- Exercise directions
Images do not belong in the copy. Retype the entries exactly.

(Provided records begins)

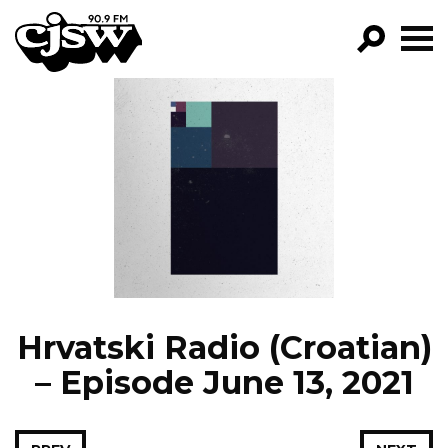
CJSW
GO!
FILTER BY:
PROGRAMS
EPISODES
NEWS
Hrvatski Radio (Croatian)
– Episode June 13, 2021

(Provided records ends)

- Exercise output
CJSW
GO!
FILTER BY:
PROGRAMS
EPISODES
NEWS
Hrvatski Radio (Croatian)
– Episode June 13, 2021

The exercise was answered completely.